C'est très curieux cette façon qu'ont les paroles de résonner dans cette salle...

se dit Bogumir en toisant du regard le plus glacial possible l'ambassadeur qui s'incline devant lui pour se retirer en ses appartements.

Nous vous souhaitons la bienvenue. Que votre bref séjour ici vous soit agréable.

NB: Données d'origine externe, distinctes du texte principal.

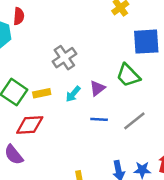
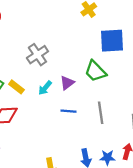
yellow rectangle: (42, 93) -> (16, 87), turned 49
gray line: (134, 121) -> (101, 113), turned -60

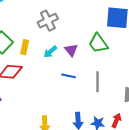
purple triangle: (67, 83) -> (71, 50), turned -40
yellow rectangle: (16, 87) -> (25, 47), turned 56

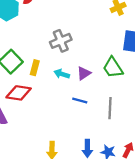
purple triangle: (71, 50) -> (84, 73), turned 32
cyan arrow: (50, 52) -> (62, 74), turned 56

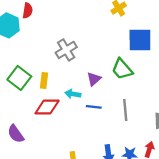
cyan arrow: (62, 74) -> (73, 94), moved
red diamond: (19, 93) -> (47, 107), moved

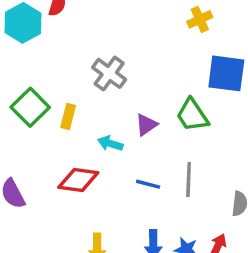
gray cross: (66, 50) -> (109, 73), turned -30
red diamond: (47, 107) -> (78, 180), moved
blue line: (94, 107) -> (148, 184), moved

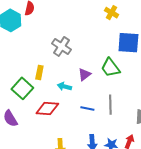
yellow cross: (200, 19) -> (112, 13), turned -32
green square: (30, 107) -> (22, 88), moved

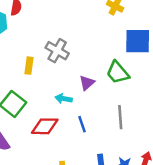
yellow rectangle: (39, 72) -> (29, 66), moved
blue line: (87, 109) -> (82, 124), moved, turned 64

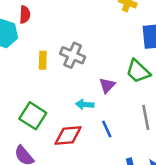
yellow rectangle: (29, 66) -> (43, 60), moved

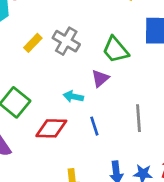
yellow rectangle: (43, 60) -> (33, 43), turned 36
green trapezoid: (138, 71) -> (115, 50), moved

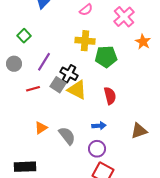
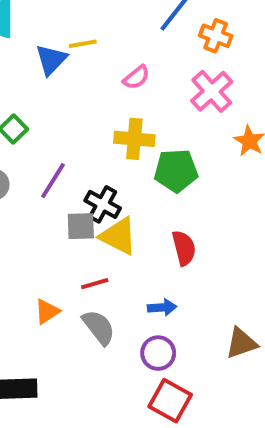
gray square: (58, 85) -> (81, 226), turned -35
red line: (33, 89) -> (95, 284), moved
brown triangle: (139, 131) -> (241, 343), moved

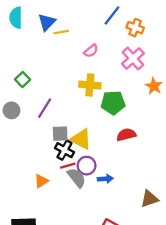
blue triangle: (51, 60) -> (47, 22), moved
black cross: (103, 204) -> (64, 150), moved
red semicircle: (184, 248) -> (126, 135), moved, turned -90
gray semicircle: (99, 327) -> (77, 178), moved
purple circle: (158, 353) -> (87, 166), moved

Il insiste à dessein sur le mot "bref". L'autre a compris. Bien sûr. Un ambassadeur comprend facilement ce genre de choses. C'est ce qui est plaisant avec eux. Humiliez-les à votre gré, ils courbent l'échine comme le dernier des manants si vous enrobez comme il faut les injures que vous leur faites. Ils cultivent les apparences avec la même ferveur que les prêtres cultivent leurs Mystères. A une différence près : les Mystères ne sont pas des dénis de réalité. Les Mystères voilent le coeur obscur des choses, l'essence est indicible, la parole sybilline ouvre la seule voie. Les apparences ne voilent que la peau des choses. L'injure reste l'injure. Celui qui plie reste un vaincu. Bogumir se retient de cracher à la face servile de l'homme qui se retire. Il est des gestes qu'aucune apparence ne peut plus occulter. Des gestes inutiles aussi : les esclaves sont ce qu'ils sont. On peut certes mépriser leur essence inférieure. Inutile de les accabler : la punition ne redresse que celui qui se peut redresser. Un esclave reste toujours courbé. Toujours.

Bogumir, le Gardien, le Maître de Perehod, Commandeur des Armées, Fléau du Nord, ne quitte du regard l'homme qui se retire que lorsque celui-ci franchit enfin à reculons le double rideau d'apparat qui marque symboliquement la frontière entre l'espace Politique, ici, au pied du trône, et l'espace Cérémoniel, là-bas. Celui qui entre dans l'espace Politique en présence du Gardien n'est plus qu'une fonction. Il n'existe que comme rouage des intérêts et des puissances qu'il représente. Ici, toute parole est officielle. Ici, le moindre écart, la moindre erreur se paye au prix fort : la guerre, la mort, l'assassinat. Et puis l'oubli qui ensevelit toujours les perdants. Le double rideau de velours rouge qui marque la frontière est accroché à un portique, douze mètres exactement devant le trône du Gardien. Il coupe l'allée qui mène à l'imposante porte qui ouvre l'accès des visiteurs à la Salle du Trône. De part et d'autre de l'allée, un immense espace vide se déploie, occupé par une foule empressée les jours de grande cérémonie, hanté par les échos la plupart du temps. Le rideau n'est qu'une frontière symbolique. Il n'arrête ni le regard, ni le son. Et de l'autre côté du rideau, celui qui revient dans l'espace Cérémoniel redevient ce qu'il est : un humain au milieu d'autres humains. Ne redevient que ce qu'il est. Ce qu'il dit là, ce qu'il fait là ne concerne plus que lui. Dans les limites de l'étiquette, évidemment.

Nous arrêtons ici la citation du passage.